Task
When copying the data below, keep only the lines from the one with "00 351 967 538" through the one with "NEUE ABENTEUER, SPEKTAKULÄRE", word for word, and skip the pictures.

Information
*** Block opens ***
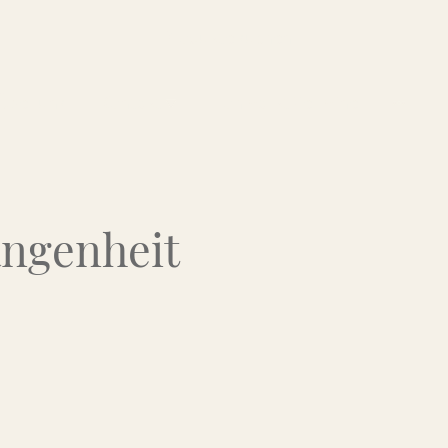
Über uns
Kontakt
Flohmarkt-Termine
angenheit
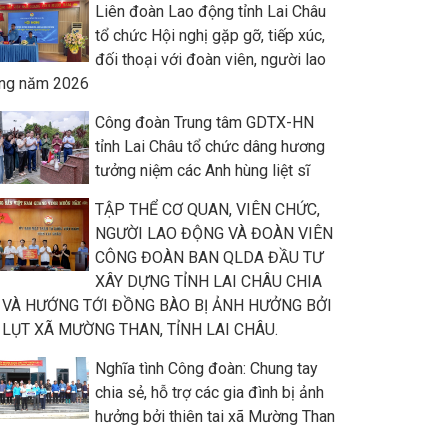
Liên đoàn Lao động tỉnh Lai Châu
tổ chức Hội nghị gặp gỡ, tiếp xúc,
đối thoại với đoàn viên, người lao
ng năm 2026
Công đoàn Trung tâm GDTX-HN
tỉnh Lai Châu tổ chức dâng hương
tưởng niệm các Anh hùng liệt sĩ
TẬP THỂ CƠ QUAN, VIÊN CHỨC,
NGƯỜI LAO ĐỘNG VÀ ĐOÀN VIÊN
CÔNG ĐOÀN BAN QLDA ĐẦU TƯ
XÂY DỰNG TỈNH LAI CHÂU CHIA
 VÀ HƯỚNG TỚI ĐỒNG BÀO BỊ ẢNH HƯỞNG BỞI
 LỤT XÃ MƯỜNG THAN, TỈNH LAI CHÂU.
Nghĩa tình Công đoàn: Chung tay
chia sẻ, hỗ trợ các gia đình bị ảnh
hưởng bởi thiên tai xã Mường Than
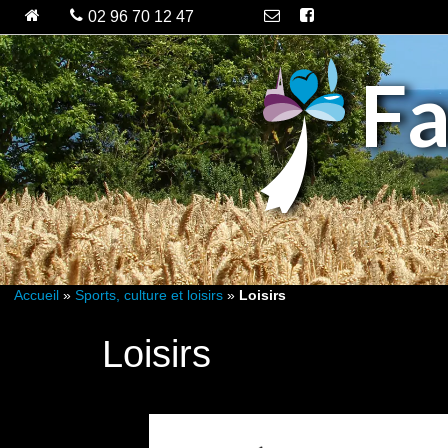
Fa
Accueil
»
Sports, culture et loisirs
»
Loisirs
Loisirs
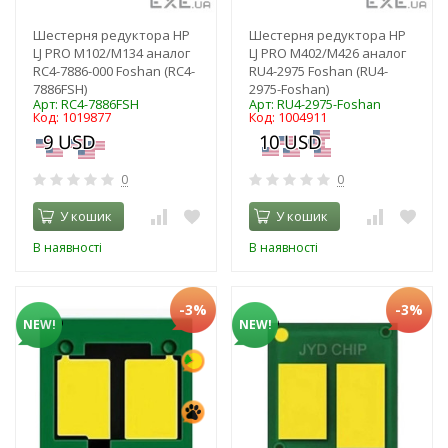
Шестерня редуктора HP
Шестерня редуктора HP
LJ PRO M102/M134 аналог
LJ PRO M402/M426 аналог
RC4-7886-000 Foshan (RC4-
RU4-2975 Foshan (RU4-
7886FSH)
2975-Foshan)
Арт: RC4-7886FSH
Арт: RU4-2975-Foshan
Код: 1019877
Код: 1004911
0
0
У кошик
У кошик
В наявності
В наявності
-3%
-3%
NEW!
NEW!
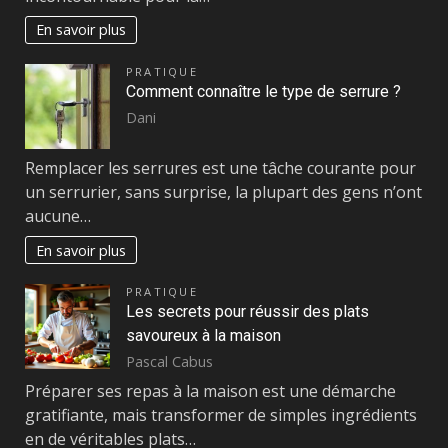
En savoir plus
PRATIQUE
Comment connaître le type de serrure ?
Dani
Remplacer les serrures est une tâche courante pour
un serrurier, sans surprise, la plupart des gens n’ont
aucune…
En savoir plus
PRATIQUE
Les secrets pour réussir des plats
savoureux à la maison
Pascal Cabus
Préparer ses repas à la maison est une démarche
gratifiante, mais transformer de simples ingrédients
en de véritables plats…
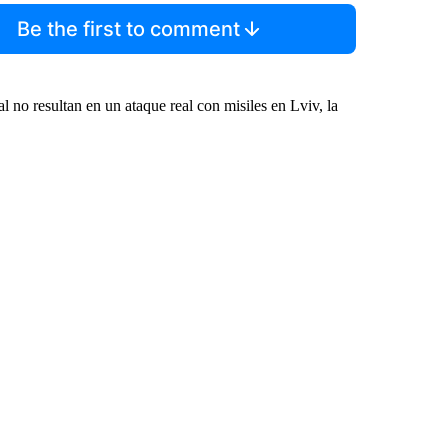
Be the first to comment
al no resultan en un ataque real con misiles en Lviv, la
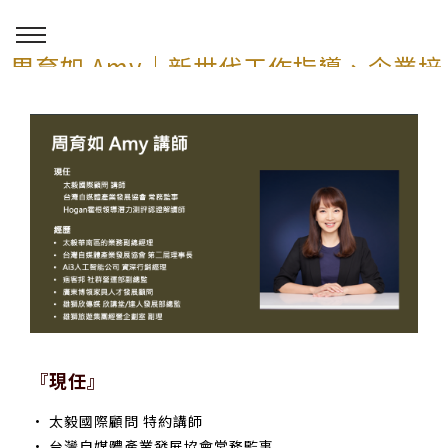
周育如 Amy｜新世代工作指導、企業培
訓與 AI 講師顧問服務
0
『現任』
• 太毅國際顧問 特約講師
• 台灣自媒體產業發展協會常務監事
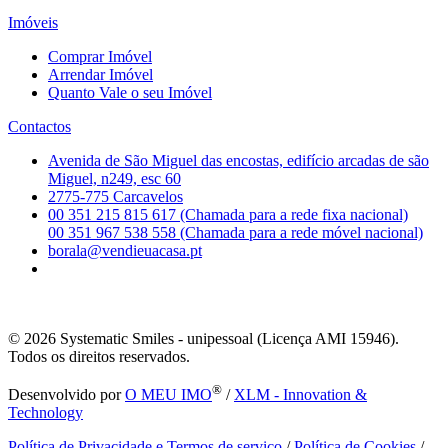
Imóveis
Comprar Imóvel
Arrendar Imóvel
Quanto Vale o seu Imóvel
Contactos
Avenida de São Miguel das encostas, edifício arcadas de são
Miguel, n249, esc 60
2775-775 Carcavelos
00 351 215 815 617 (Chamada para a rede fixa nacional)
00 351 967 538 558 (Chamada para a rede móvel nacional)
borala@vendieuacasa.pt
© 2026
Systematic Smiles - unipessoal (Licença AMI 15946).
Todos os direitos reservados.
®
Desenvolvido por
O MEU IMO
/
XLM - Innovation &
Technology
Política de Privacidade e Termos de serviço
/
Política de Cookies
/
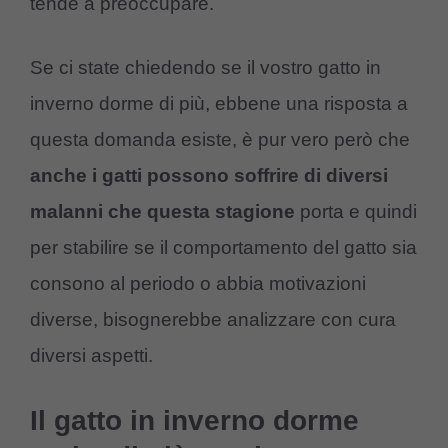
tende a preoccupare.
Se ci state chiedendo se il vostro gatto in
inverno dorme di più, ebbene una risposta a
questa domanda esiste, è pur vero però che
anche i gatti possono soffrire di diversi
malanni che questa stagione
porta e quindi
per stabilire se il comportamento del gatto sia
consono al periodo o abbia motivazioni
diverse, bisognerebbe analizzare con cura
diversi aspetti.
Il gatto in inverno dorme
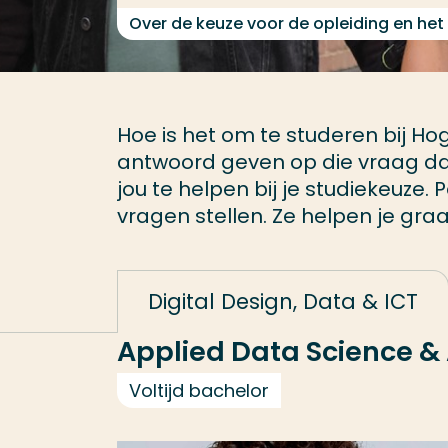
Over de keuze voor de opleiding en het
Hoe is het om te studeren bij 
antwoord geven op die vraag da
jou te helpen bij je studiekeuze
vragen stellen. Ze helpen je gra
Digital Design, Data & ICT
Applied Data Science & A
Voltijd bachelor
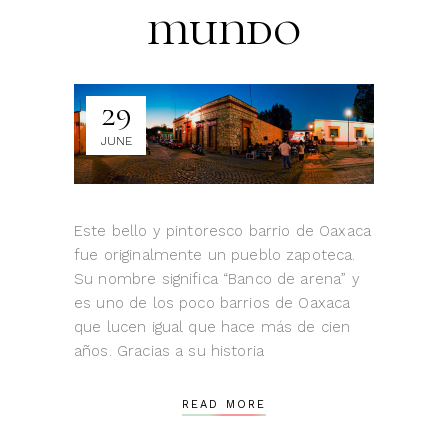
mundo
29
JUNE
Este bello y pintoresco barrio de Oaxaca
fue originalmente un pueblo zapoteca.
Su nombre significa “Banco de arena” y
es uno de los poco barrios de Oaxaca
que lucen igual que hace más de cien
años. Gracias a su historia
READ MORE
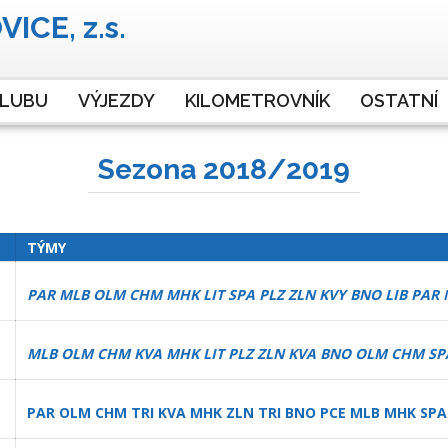
ICE, z.s.
CLUBU
VÝJEZDY
KILOMETROVNÍK
OSTATNÍ
Sezona 2018/2019
TÝMY
PAR MLB OLM CHM MHK LIT SPA PLZ ZLN KVY BNO LIB PAR 
MLB OLM CHM KVA MHK LIT PLZ ZLN KVA BNO OLM CHM
PAR OLM CHM TRI KVA MHK ZLN TRI BNO PCE MLB MHK SPA 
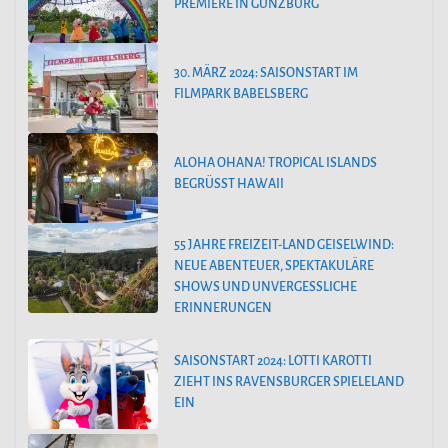
PREMIERE IN GÜNZBURG
30. MÄRZ 2024: SAISONSTART IM
FILMPARK BABELSBERG
ALOHA OHANA! TROPICAL ISLANDS
BEGRÜSST HAWAII
55 JAHRE FREIZEIT-LAND GEISELWIND:
NEUE ABENTEUER, SPEKTAKULÄRE
SHOWS UND UNVERGESSLICHE
ERINNERUNGEN
SAISONSTART 2024: LOTTI KAROTTI
ZIEHT INS RAVENSBURGER SPIELELAND
EIN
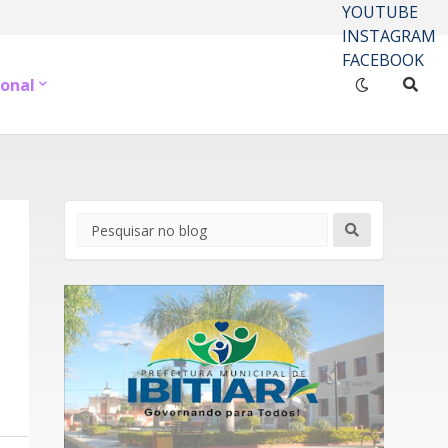
YOUTUBE
INSTAGRAM
FACEBOOK
onal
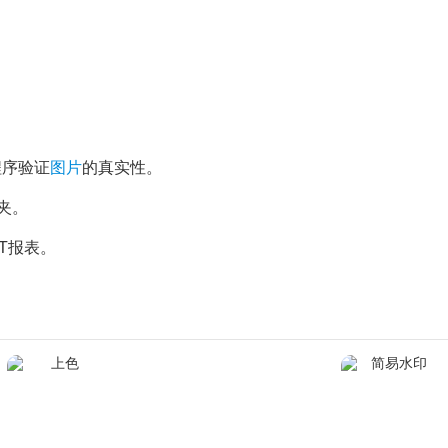
程序验证
图片
的真实性。
夹。
T报表。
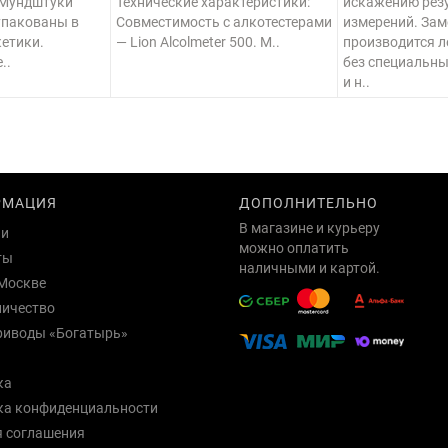
 Мундштуки
Технические характеристики:
искажению рез
упакованы в
Совместимость с алкотестерами
измерений. Зам
етики.
— Lion Alcolmeter 500. М..
производится л
..
без специальны
и н..
РМАЦИЯ
ДОПОЛНИТЕЛЬНО
В магазине и курьеру
ии
можно оплатить
ты
наличными и картой.
Москве
ничество
риводы «Богатырь»
ка
ка конфиденциальности
я соглашения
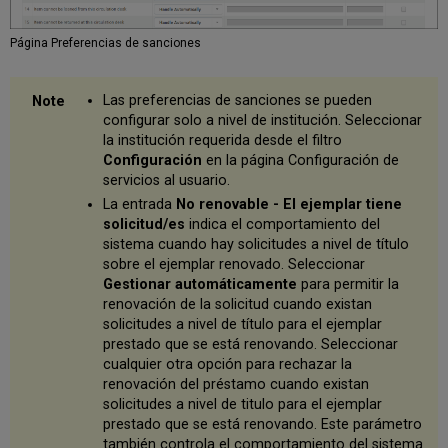
de
préstamos
Página Preferencias de sanciones
cortos
y
sanciones
Las preferencias de sanciones se pueden
Recordatorios
configurar solo a nivel de institución. Seleccionar
de
la institución requerida desde el filtro
préstamos
Configuración
en la página Configuración de
a
servicios al usuario.
corto
La entrada
No renovable - El ejemplar tiene
plazo
solicitud/es
indica el comportamiento del
Política
sistema cuando hay solicitudes a nivel de título
de
sobre el ejemplar renovado. Seleccionar
sanción
Gestionar automáticamente
para permitir la
de
renovación de la solicitud cuando existan
préstamos
solicitudes a nivel de título para el ejemplar
a
prestado que se está renovando. Seleccionar
corto
plazo
cualquier otra opción para rechazar la
renovación del préstamo cuando existan
Préstamos
solicitudes a nivel de titulo para el ejemplar
a
corto
prestado que se está renovando. Este parámetro
plazo
también controla el comportamiento del sistema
*** Block closes ***
Written reply
00 351 967 538 558 (Chamada para a rede móvel nacional)
borala@vendieuacasa.pt
© 2026
Systematic Smiles - unipessoal (Licença AMI 15946).
Todos os direitos reservados.
®
Desenvolvido por
O MEU IMO
/
XLM - Innovation &
Technology
Política de Privacidade e Termos de serviço
/
Política de Cookies
/
tende a preoccupare.
Se ci state chiedendo se il vostro gatto in
inverno dorme di più, ebbene una risposta a
questa domanda esiste, è pur vero però che
anche i gatti possono soffrire di diversi
malanni che questa stagione
porta e quindi
per stabilire se il comportamento del gatto sia
consono al periodo o abbia motivazioni
diverse, bisognerebbe analizzare con cura
diversi aspetti.
Il gatto in inverno dorme
Over de keuze voor de opleiding en het
Hoe is het om te studeren bij 
antwoord geven op die vraag da
jou te helpen bij je studiekeuze
vragen stellen. Ze helpen je gra
Digital Design, Data & ICT
Applied Data Science & A
Voltijd bachelor
mundo
29
JUNE
Este bello y pintoresco barrio de Oaxaca
fue originalmente un pueblo zapoteca.
Su nombre significa “Banco de arena” y
es uno de los poco barrios de Oaxaca
que lucen igual que hace más de cien
años. Gracias a su historia
READ MORE
ICE, z.s.
CLUBU
VÝJEZDY
KILOMETROVNÍK
OSTATNÍ
Sezona 2018/2019
TÝMY
PAR MLB OLM CHM MHK LIT SPA PLZ ZLN KVY BNO LIB PAR 
MLB OLM CHM KVA MHK LIT PLZ ZLN KVA BNO OLM CHM
PAR OLM CHM TRI KVA MHK ZLN TRI BNO PCE MLB MHK SPA 
PREMIERE IN GÜNZBURG
30. MÄRZ 2024: SAISONSTART IM
FILMPARK BABELSBERG
ALOHA OHANA! TROPICAL ISLANDS
BEGRÜSST HAWAII
55 JAHRE FREIZEIT-LAND GEISELWIND:
NEUE ABENTEUER, SPEKTAKULÄRE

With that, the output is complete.